Published: Wednesday, Dec. 24, 2008 - 12:00 am | Page 6B

Near Placerville, long-sought park land might fall out of escrow. In the Sacramento-San Joaquin Delta, vital ecosystem research has been halted. And in West Sacramento, officials fear a delay in rebuilding levees.

These problems and more are piling up in the Sacramento region as California's budget crisis worsens.

This week, many nonprofits and local agencies are coming to grips with a decision Dec. 17 by an obscure state financing agency, the Pooled Money Investment Board.

The board was forced to preserve cash flow for basic government operations. It did so by freezing payment for some 2,000 projects funded by more than a half dozen voter- approved bond measures.

The funding stream will probably be restored for many projects once the governor and Legislature make a deal to resolve California's $40 billion budget deficit. But some may not be able to wait, and there's lots of fretting over how much the delay will hurt in the meantime.

The American River Conservancy was set to close escrow Dec. 31 on a 45-acre parcel near Coloma. It will become a trailhead along Salmon Falls Road for a hiking route between the river's south fork and Highway 49.

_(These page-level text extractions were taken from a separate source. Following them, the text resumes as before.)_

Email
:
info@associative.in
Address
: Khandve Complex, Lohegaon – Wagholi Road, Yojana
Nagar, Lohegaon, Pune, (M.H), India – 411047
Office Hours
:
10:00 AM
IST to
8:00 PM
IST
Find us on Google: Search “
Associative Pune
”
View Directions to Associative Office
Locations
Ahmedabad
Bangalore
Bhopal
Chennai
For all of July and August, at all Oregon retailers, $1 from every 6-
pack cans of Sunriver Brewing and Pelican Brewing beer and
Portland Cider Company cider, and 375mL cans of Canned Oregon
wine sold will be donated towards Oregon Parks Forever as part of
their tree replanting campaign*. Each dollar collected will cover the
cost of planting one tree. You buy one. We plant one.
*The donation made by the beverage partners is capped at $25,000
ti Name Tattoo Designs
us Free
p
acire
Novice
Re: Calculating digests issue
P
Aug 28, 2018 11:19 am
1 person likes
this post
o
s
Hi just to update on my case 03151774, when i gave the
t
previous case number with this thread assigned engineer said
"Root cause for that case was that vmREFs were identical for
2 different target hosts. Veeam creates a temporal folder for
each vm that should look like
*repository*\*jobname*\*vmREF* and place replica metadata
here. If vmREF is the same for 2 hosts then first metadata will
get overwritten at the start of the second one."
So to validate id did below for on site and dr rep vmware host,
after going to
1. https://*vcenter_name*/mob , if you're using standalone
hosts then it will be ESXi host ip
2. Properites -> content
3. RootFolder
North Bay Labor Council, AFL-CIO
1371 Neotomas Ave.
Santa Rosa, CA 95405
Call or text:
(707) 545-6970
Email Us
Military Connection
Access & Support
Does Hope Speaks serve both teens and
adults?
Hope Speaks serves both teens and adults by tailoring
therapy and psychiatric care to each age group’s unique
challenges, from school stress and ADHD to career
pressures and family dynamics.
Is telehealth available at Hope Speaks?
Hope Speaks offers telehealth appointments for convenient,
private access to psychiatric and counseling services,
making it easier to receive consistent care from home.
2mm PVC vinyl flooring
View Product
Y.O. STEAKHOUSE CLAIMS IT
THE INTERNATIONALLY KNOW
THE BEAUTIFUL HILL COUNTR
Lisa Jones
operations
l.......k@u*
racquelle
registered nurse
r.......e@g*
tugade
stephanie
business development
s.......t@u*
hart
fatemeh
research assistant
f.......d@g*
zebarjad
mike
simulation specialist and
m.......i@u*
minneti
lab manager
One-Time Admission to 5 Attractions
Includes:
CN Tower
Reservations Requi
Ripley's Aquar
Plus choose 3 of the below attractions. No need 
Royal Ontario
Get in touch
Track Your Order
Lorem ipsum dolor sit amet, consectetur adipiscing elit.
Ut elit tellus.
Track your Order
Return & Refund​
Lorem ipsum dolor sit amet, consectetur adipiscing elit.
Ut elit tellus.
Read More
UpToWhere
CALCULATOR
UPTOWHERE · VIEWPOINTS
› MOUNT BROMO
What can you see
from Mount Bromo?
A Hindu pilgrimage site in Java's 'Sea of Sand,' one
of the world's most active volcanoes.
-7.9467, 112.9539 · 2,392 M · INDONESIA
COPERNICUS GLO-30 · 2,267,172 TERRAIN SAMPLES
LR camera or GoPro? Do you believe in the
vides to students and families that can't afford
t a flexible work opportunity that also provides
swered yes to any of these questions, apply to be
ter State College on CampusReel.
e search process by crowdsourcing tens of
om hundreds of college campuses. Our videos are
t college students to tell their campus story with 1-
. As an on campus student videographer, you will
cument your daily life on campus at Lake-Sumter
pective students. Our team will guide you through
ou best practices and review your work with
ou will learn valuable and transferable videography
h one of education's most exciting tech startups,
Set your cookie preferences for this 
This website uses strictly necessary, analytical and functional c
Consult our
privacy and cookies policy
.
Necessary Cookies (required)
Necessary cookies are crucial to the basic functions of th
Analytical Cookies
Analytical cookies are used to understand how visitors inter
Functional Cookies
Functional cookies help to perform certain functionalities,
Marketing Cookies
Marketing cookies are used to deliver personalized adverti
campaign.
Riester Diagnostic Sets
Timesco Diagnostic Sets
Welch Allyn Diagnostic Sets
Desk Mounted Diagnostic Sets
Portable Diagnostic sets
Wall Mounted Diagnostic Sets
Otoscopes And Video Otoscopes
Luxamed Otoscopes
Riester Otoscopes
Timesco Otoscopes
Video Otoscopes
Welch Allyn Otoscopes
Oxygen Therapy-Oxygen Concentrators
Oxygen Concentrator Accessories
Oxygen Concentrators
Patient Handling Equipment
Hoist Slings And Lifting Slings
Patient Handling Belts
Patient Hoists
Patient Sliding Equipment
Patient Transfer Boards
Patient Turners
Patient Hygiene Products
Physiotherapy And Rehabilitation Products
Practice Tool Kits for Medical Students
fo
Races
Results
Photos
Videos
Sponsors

It is the last of 15 properties the conservancy has worked to string into a trail over the last 20 years.

After 18 months of grass-roots fundraising, the conservancy raised all but $40,000 of the half-million-dollar purchase price. That final morsel of funding was approved from state bond funds by the Sierra Nevada Conservancy. Now the conservancy is begging the seller for more time; it's considering borrowing money to close the gap.

"It's very frustrating because when you work with willing sellers of land, they expect these projects will be finished by a certain date," said Elena DeLacy, conservation project coordinator. "It's pretty important to us and the community, too, because they have a big stake in the project."

On Tuesday, Gov. Arnold Schwarzenegger highlighted a different project to keep pressure on the Legislature to solve the budget crisis. Before a phalanx of TV cameras, he stood beside a levee in Sacramento's Natomas basin. Upgrading 42 miles of Natomas levees is "one of the most critical flood protection projects in the state," he said, and warned political posturing over the budget could threaten public safety.

The Sacramento Area Flood Control Agency expects the Natomas project to cost $618 million. Until it gets federal reimbursements, the agency depends on state bond money for 70 percent of that cost.

SAFCA Executive Director Stein Buer said the project is on sound footing. But if bond funds aren't restored by March 18, it could have trouble lining up a contractor to start the massive project this spring.

"We'll make every effort to stay on track. But we cannot move forward without state bond funding," Buer said.

West Sacramento faces similar threats in its equally urgent battle to begin $400 million in levee reinforcements.

No projects have been delayed. But the city is looking for $1 million in bond reimbursements for a small project recently completed along the Sacramento River at I Street, and a much bigger state share for the rest.

"We expect to enter into cost-sharing agreements with the state, probably in March, and we're hoping it's all resolved by then," said Michael Bessette, West Sacramento flood protection manager.

As the state verges on big decisions about the future of the Sacramento-San Joaquin Delta, research aimed at informing this process has stopped.

The CalFed Bay-Delta Program was forced to halt $16 million in bond-funded research that is part of a broad effort to restore the Delta and protect its freshwater supply.

The halted projects include an experiment involving 32,000 threatened Delta smelt, bred in a lab to learn how they are affected by water pumping. Now scientists wonder how they'll keep the fish alive.

There is also no money to conduct a scientific review of forthcoming federal rules to protect salmon from the Delta's pumping systems.

"When scientists are told to suddenly put down their tools and instruments – stop all work – it has an impact," said Judy Kelly, director of the San Francisco Estuary Project, which funds some of this work via state grants. "It's a mess, and it's a mess for a whole lot of reasons."